Mendukung dan fanatis itu sah-sah saja, tetapi tidak perlu berkelahi, menuduh pihak lain sebagai menabikan junjungannya, bahasa lebay bahkan dengan merusak tulisan yang tidak disukai, apa sih yang diperoleh dengan perilaku demikian? Banggakah kalau sudah mengata-katai pihak lain dan dihapus komentarnya? Atau puas dan bahagiakah kalau sudah menghapus komentar itu? Buat apa sih, itu hanya merusak pemikiran sendiri. Kalau tidak suka biarkan saja, juga sebaliknya, kalau tidak suka mengapa harus datang dan maaf berak di lapak orang? Kalau itu memuaskan ya silakan daripada sakit perut, tapi yakin itu melegakan batin? Jujur pada diri sendiri lebih susah kan? Ngaku...

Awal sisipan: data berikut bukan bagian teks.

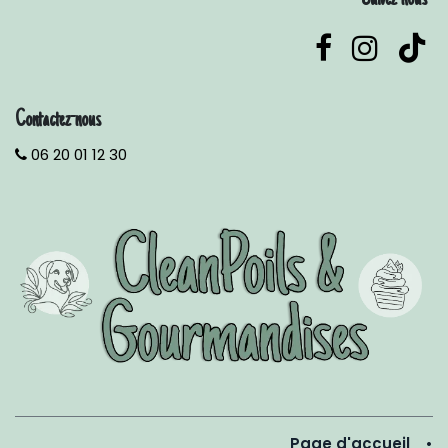
Suivez-nous
Contactez-nous
06 20 01 12 30
Page d'accueil
•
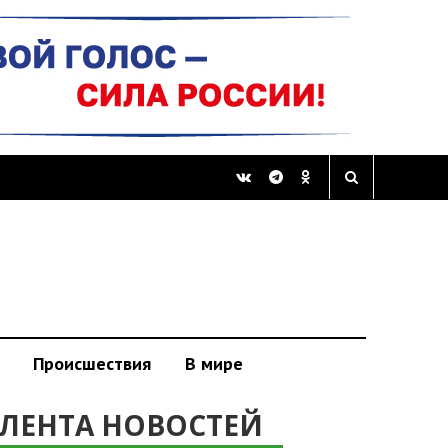
Происшествия
В мире
ЛЕНТА НОВОСТЕЙ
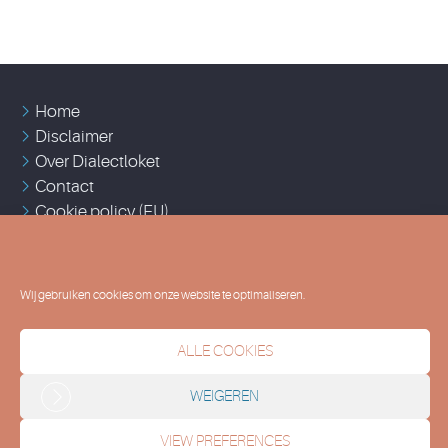
Home
Disclaimer
Over Dialectloket
Contact
Cookie policy (EU)
2024 © UGent
Vakgroep Taalkunde - Nederlands
Wij gebruiken cookies om onze website te optimaliseren.
ALLE COOKIES
WEIGEREN
VIEW PREFERENCES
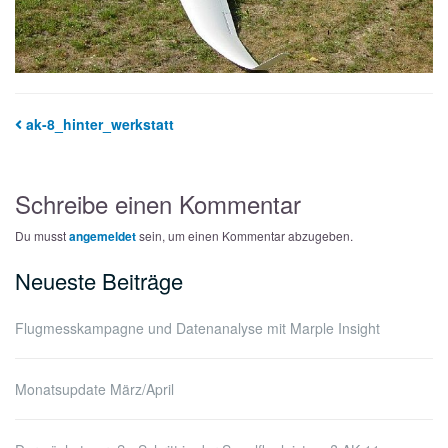
ak-8_hinter_werkstatt
Schreibe einen Kommentar
Du musst
angemeldet
sein, um einen Kommentar abzugeben.
Neueste Beiträge
Flugmesskampagne und Datenanalyse mit Marple Insight
Monatsupdate März/April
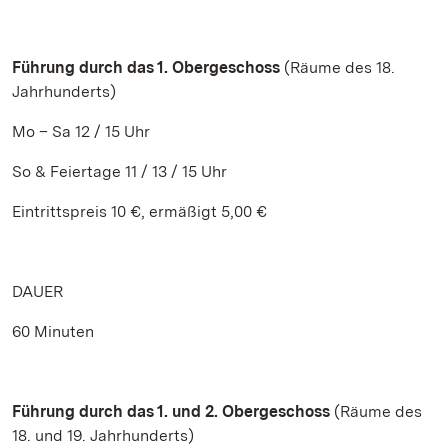
Führung durch das 1. Obergeschoss
(Räume des 18.
Jahrhunderts)
Mo – Sa 12 / 15 Uhr
So & Feiertage 11 / 13 / 15 Uhr
Eintrittspreis 10 €, ermäßigt 5,00 €
DAUER
60 Minuten
Führung durch das 1. und 2. Obergeschoss
(Räume des
18. und 19. Jahrhunderts)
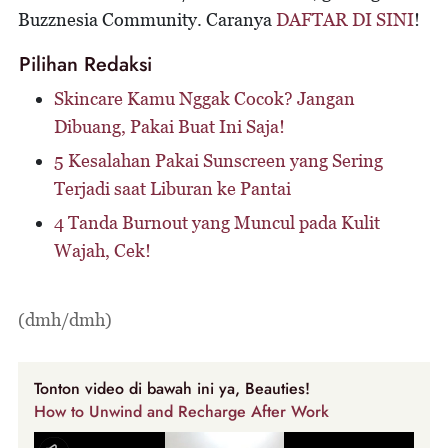
Buzznesia Community. Caranya
DAFTAR DI SINI
!
Pilihan Redaksi
Skincare Kamu Nggak Cocok? Jangan
Dibuang, Pakai Buat Ini Saja!
5 Kesalahan Pakai Sunscreen yang Sering
Terjadi saat Liburan ke Pantai
4 Tanda Burnout yang Muncul pada Kulit
Wajah, Cek!
(dmh/dmh)
Tonton video di bawah ini ya, Beauties!
How to Unwind and Recharge After Work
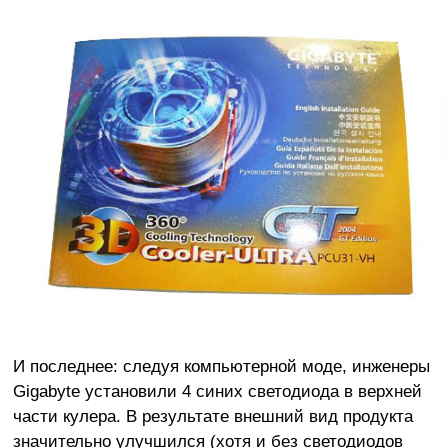
И последнее: следуя компьютерной моде, инженеры
Gigabyte установили 4 синих светодиода в верхней
части кулера. В результате внешний вид продукта
значительно улучшился (хотя и без светодиодов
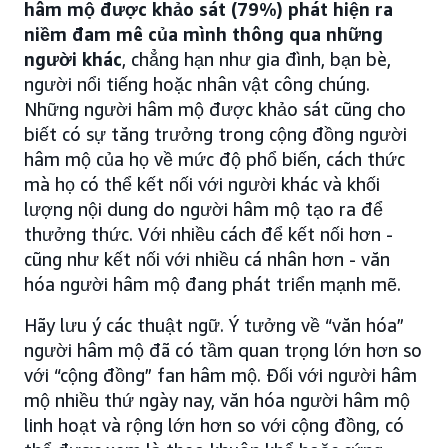
hâm mộ được khảo sát (79%) phát hiện ra
niềm đam mê của mình thông qua những
người khác
, chẳng hạn như gia đình, bạn bè,
người nổi tiếng hoặc nhân vật công chúng.
Những người hâm mộ được khảo sát cũng cho
biết có sự tăng trưởng trong cộng đồng người
hâm mộ của họ về mức độ phổ biến, cách thức
mà họ có thể kết nối với người khác và khối
lượng nội dung do người hâm mộ tạo ra để
thưởng thức. Với nhiều cách để kết nối hơn -
cũng như kết nối với nhiều cá nhân hơn - văn
hóa người hâm mộ đang phát triển mạnh mẽ.
Hãy lưu ý các thuật ngữ. Ý tưởng về “văn hóa”
người hâm mộ đã có tầm quan trọng lớn hơn so
với “cộng đồng” fan hâm mộ. Đối với người hâm
mộ nhiều thứ ngày nay, văn hóa người hâm mộ
linh hoạt và rộng lớn hơn so với cộng đồng, có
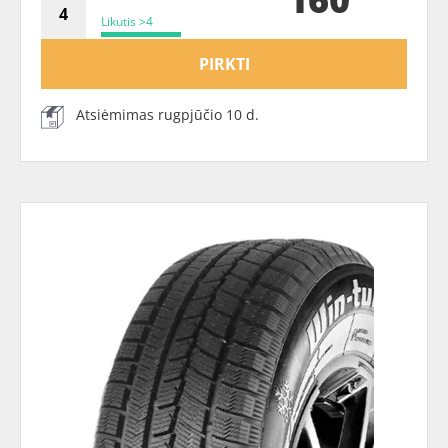
Likutis >4
PIRKTI
Atsiėmimas rugpjūčio 10 d.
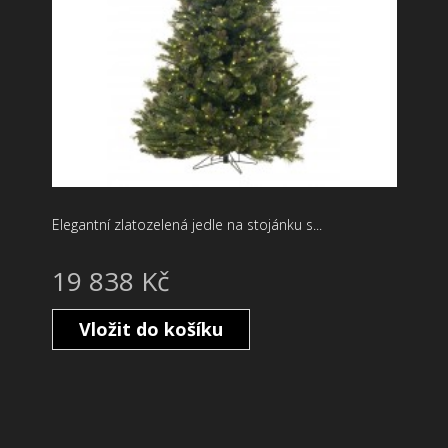
Elegantní zlatozelená jedle na stojánku s...
19 838 Kč
Vložit do košíku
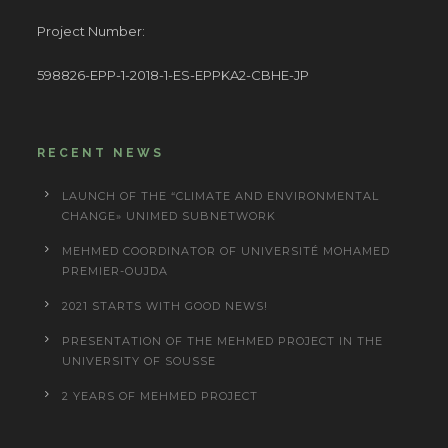
Project Number:
598826-EPP-1-2018-1-ES-EPPKA2-CBHE-JP
RECENT NEWS
LAUNCH OF THE “CLIMATE AND ENVIRONMENTAL
CHANGE» UNIMED SUBNETWORK
MEHMED COORDINATOR OF UNIVERSITÉ MOHAMED
PREMIER-OUJDA
2021 STARTS WITH GOOD NEWS!
PRESENTATION OF THE MEHMED PROJECT IN THE
UNIVERSITY OF SOUSSE
2 YEARS OF MEHMED PROJECT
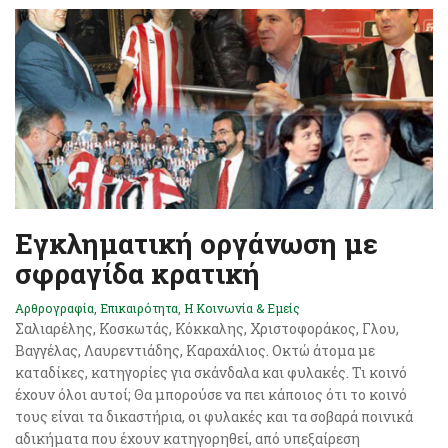
Εγκληματική οργάνωση με
σφραγίδα κρατική
Αρθρογραφία
,
Επικαιρότητα
,
Η Κοινωνία & Εμείς
Σαλιαρέλης, Κοσκωτάς, Κόκκαλης, Χριστοφοράκος, Γλου,
Βαγγέλας, Λαυρεντιάδης, Καραχάλιος. Οκτώ άτομα με
καταδίκες, κατηγορίες για σκάνδαλα και φυλακές. Τι κοινό
έχουν όλοι αυτοί; Θα μπορούσε να πει κάποιος ότι το κοινό
τους είναι τα δικαστήρια, οι φυλακές και τα σοβαρά ποινικά
αδικήματα που έχουν κατηγορηθεί, από υπεξαίρεση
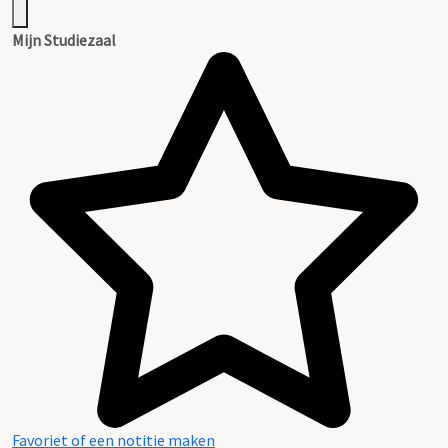
Mijn Studiezaal
Favoriet of een notitie maken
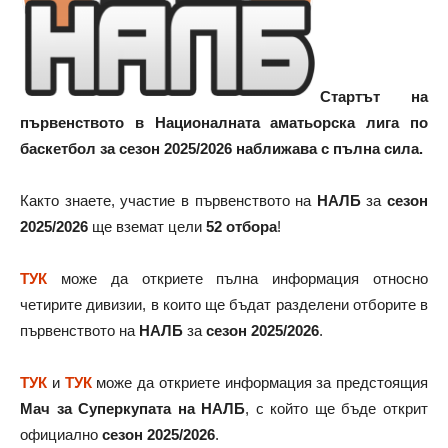
Стартът на
първенството в Националната аматьорска лига по
баскетбол за сезон 2025/2026 наближава с пълна сила.
Както знаете, участие в първенството на
НАЛБ
за
сезон
2025/2026
ще вземат цели
52 отбора
!
ТУК
може да откриете пълна информация относно
четирите дивизии, в които ще бъдат разделени отборите в
първенството на
НАЛБ
за
сезон 2025/2026
.
ТУК
и
ТУК
може да откриете информация за предстоящия
Мач за Суперкупата на НАЛБ
, с който ще бъде открит
официално
сезон 2025/2026
.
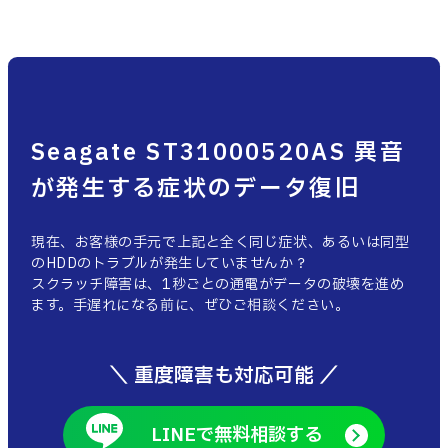
Seagate ST31000520AS 異音
が発生する症状のデータ復旧
現在、お客様の手元で上記と全く同じ症状、あるいは同型
のHDDのトラブルが発生していませんか？
スクラッチ障害は、1秒ごとの通電がデータの破壊を進め
ます。手遅れになる前に、ぜひご相談ください。
＼ 重度障害も対応可能 ／
LINEで無料相談する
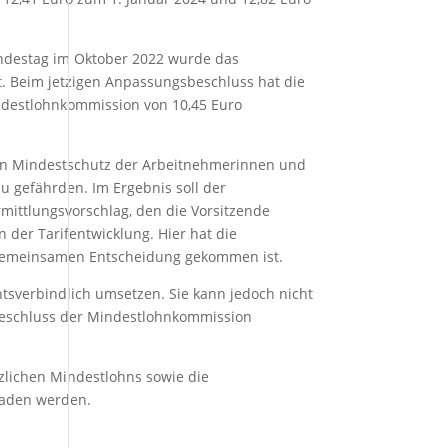
undestag im Oktober 2022 wurde das
 Beim jetzigen Anpassungsbeschluss hat die
ndestlohnkommission von 10,45 Euro
n Mindestschutz der Arbeitnehmerinnen und
u gefährden. Im Ergebnis soll der
mittlungsvorschlag, den die Vorsitzende
 der Tarifentwicklung. Hier hat die
r gemeinsamen Entscheidung gekommen ist.
verbindlich umsetzen. Sie kann jedoch nicht
 Beschluss der Mindestlohnkommission
zlichen Mindestlohns sowie die
laden werden.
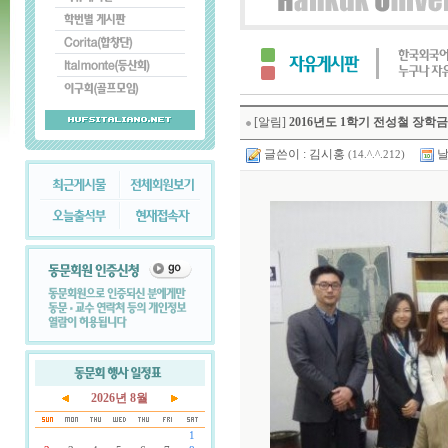
[알림]
2016년도 1학기 전성철 장학
글쓴이 :
김시홍
날
(14.^.^.212)
2026년 8월
1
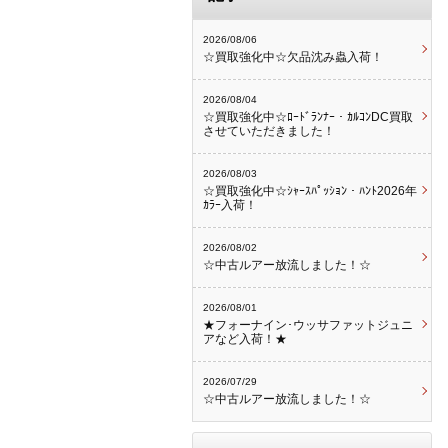
2026/08/06
☆買取強化中☆欠品沈み蟲入荷！
2026/08/04
☆買取強化中☆ﾛｰﾄﾞﾗﾝﾅｰ・ｶﾙｺﾝDC買取
させていただきました！
2026/08/03
☆買取強化中☆ｼｬｰｽﾊﾟｯｼｮﾝ・ﾊﾝﾄ2026年
ｶﾗｰ入荷！
2026/08/02
☆中古ルアー放流しました！☆
2026/08/01
★フォーナイン･ウッサファットジュニ
アなど入荷！★
2026/07/29
☆中古ルアー放流しました！☆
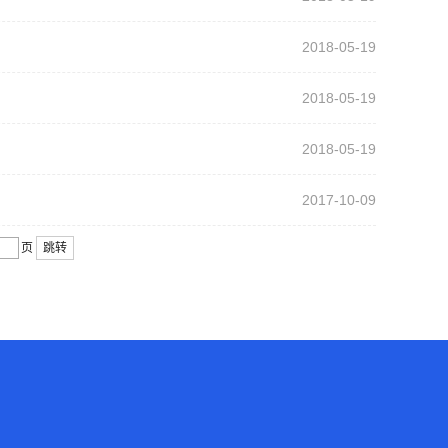
2018-05-19
2018-05-19
2018-05-19
2017-10-09
页
跳转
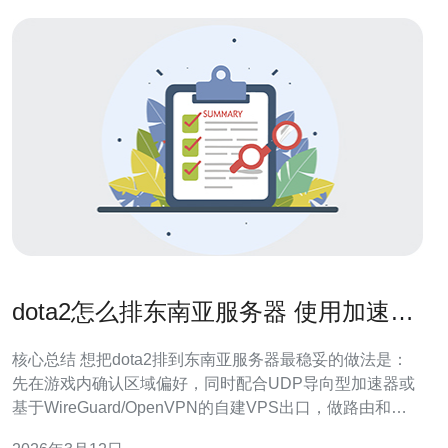
dota2怎么排东南亚服务器 使用加速器
和VPN的实战教程
核心总结 想把dota2排到东南亚服务器最稳妥的做法是：
先在游戏内确认区域偏好，同时配合UDP导向型加速器或
基于WireGuard/OpenVPN的自建VPS出口，做路由和
MTU优化，并保证DNS解析与域名配置稳定、采用CDN和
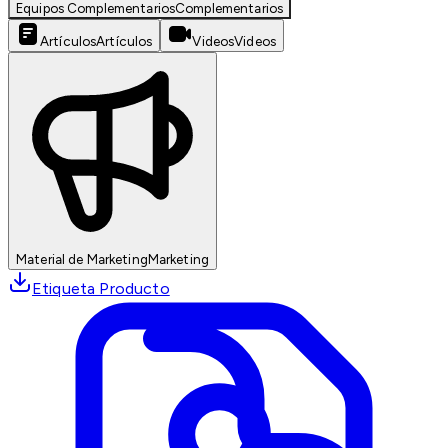
Equipos Complementarios
Complementarios
Artículos
Artículos
Videos
Videos
Material de Marketing
Marketing
Etiqueta Producto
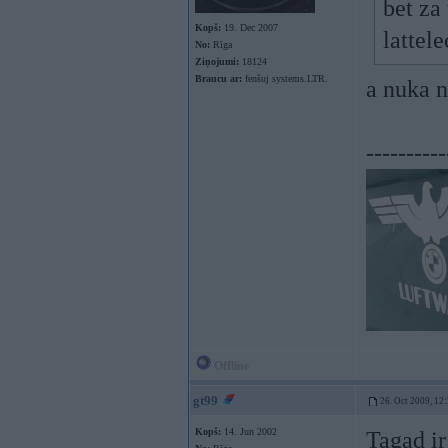
bet za
Kopš:
19. Dec 2007
lattel
No:
Rīga
Ziņojumi:
18124
Braucu ar:
fenšuj systems.LTR.
a nuka 
----------
Offline
gt99
26. Oct 2009, 12
Kopš:
14. Jun 2002
Tagad i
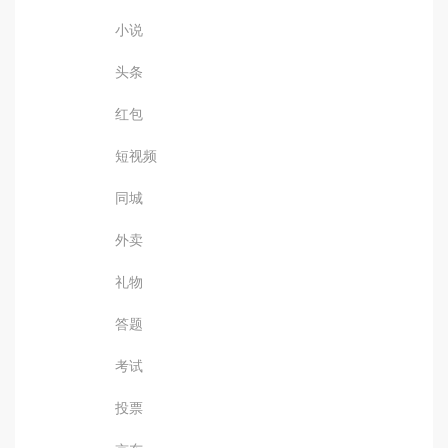
小说
头条
红包
短视频
同城
外卖
礼物
答题
考试
投票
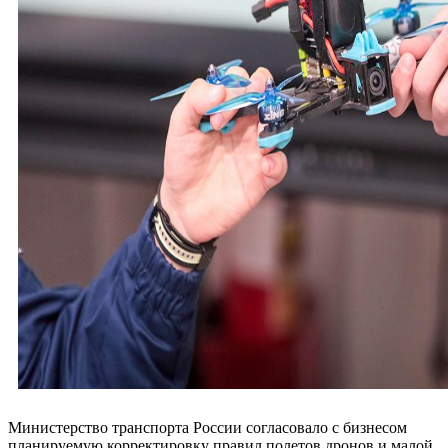
Министерство транспорта России согласовало с бизнесом
планируемую корректировку правил полетов дронов и малой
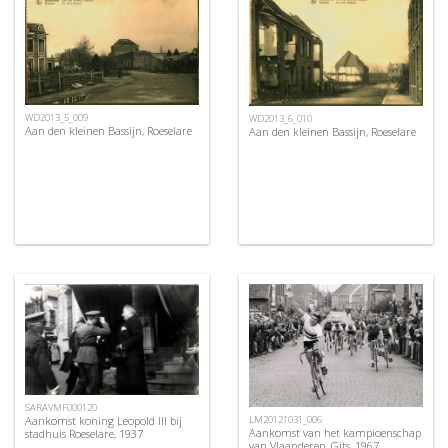
WD2013_5_009
WD2013_6_010
Aan den kleinen Bassijn, Roeselare
Aan den kleinen Bassijn, Roeselare
SARAVMF000120
Aankomst koning Leopold III bij
LM20121031_006
Aankomst van het kampioenschap
stadhuis Roeselare, 1937
van Vlaanderen, Gits, 1967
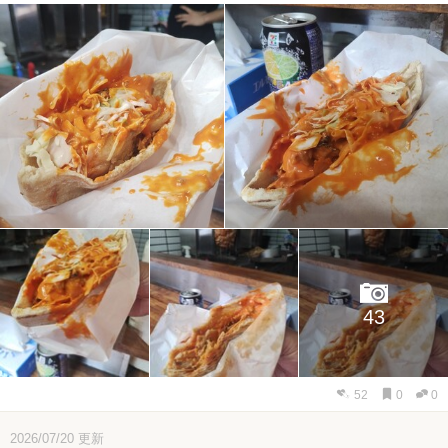
43
52
0
0
2026/07/20
更新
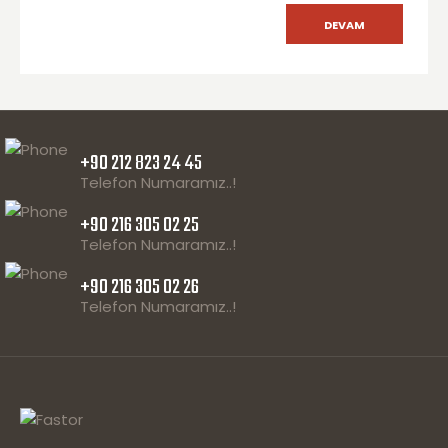
DEVAM
+90 212 823 24 45
Telefon Numaramız..!
+90 216 305 02 25
Telefon Numaramız..!
+90 216 305 02 26
Telefon Numaramız..!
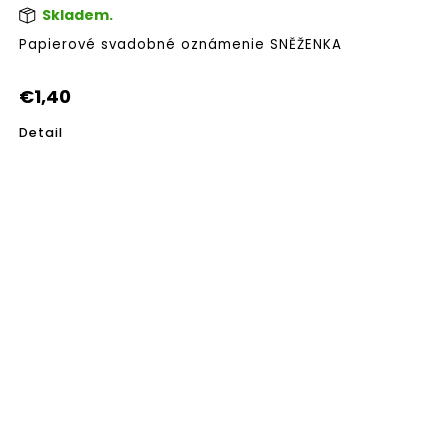
Skladem.
Pri
hod
Papierové svadobné oznámenie SNĚŽENKA
pro
je
5,0
€1,40
z
5
Detail
hvi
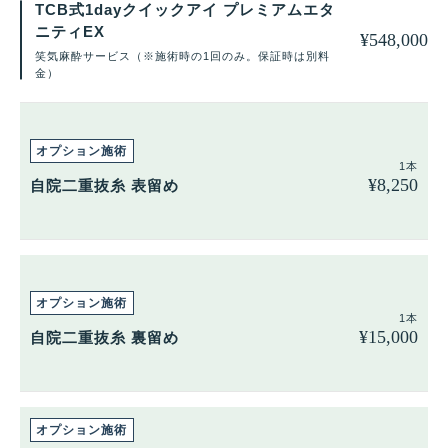
TCB式1dayクイックアイ プレミアムエタ
ニティEX
¥
548,000
笑気麻酔サービス（※施術時の1回のみ。保証時は別料
金）
1本
¥
8,250
自院二重抜糸 表留め
1本
¥
15,000
自院二重抜糸 裏留め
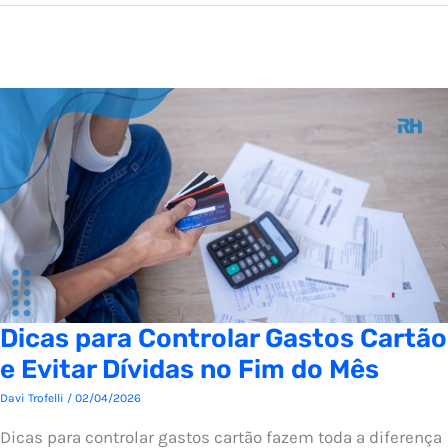
Dicas para Controlar Gastos Cartão
e Evitar Dívidas no Fim do Mês
Davi Trofelli
/
02/04/2026
Dicas para controlar gastos cartão fazem toda a diferença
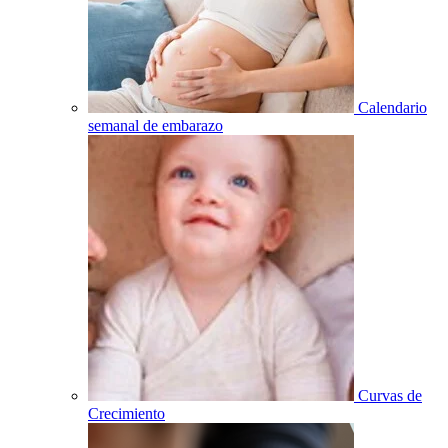
Calendario
semanal de embarazo
Curvas de
Crecimiento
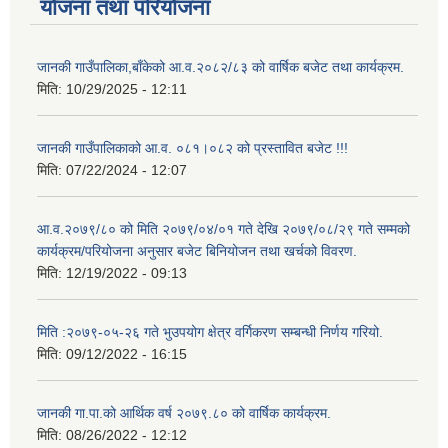
योजना तथा परियोजना
जानकी गाउँपालिका,बाँकेको आ.व.२०८२/८३ को वार्षिक बजेट तथा कार्यक्रम.
मिति:
10/29/2025 - 12:11
जानकी गाउँपालिकाको आ.व. ०८१।०८२ को प्रस्तावित बजेट !!!
मिति:
07/22/2024 - 12:07
आ.व.२०७९/८० को मिति २०७९/०४/०१ गते देखि २०७९/०८/२९ गते सम्मको
कार्यक्रम/परियोजना अनुसार बजेट बिनियोजन तथा खर्चको विवरण.
मिति:
12/19/2022 - 09:13
मिति :२०७९-०५-२६ गते भुउपयोग क्षेत्र वर्गिकरण सम्बन्धी निर्णय गरियो.
मिति:
09/12/2022 - 16:15
जानकी गा.पा.को आर्थिक वर्ष २०७९.८० को वार्षिक कार्यक्रम.
मिति:
08/26/2022 - 12:12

Jangan salahkan aseng atau siapapun kalau negara ini hancur, ya karena perilaku bodoh bahkan bebal yang dipelihara. Mudah dihasut dengan hal sepele. Coba bayangkan jika hanya karena film bertahun  lalu, ditambahi tulisan kekinian, dan ditayang ulang, beringas, ngamuk, dan merusak ini itu, padahal setelah tahu, oh maaf, malu sendiri.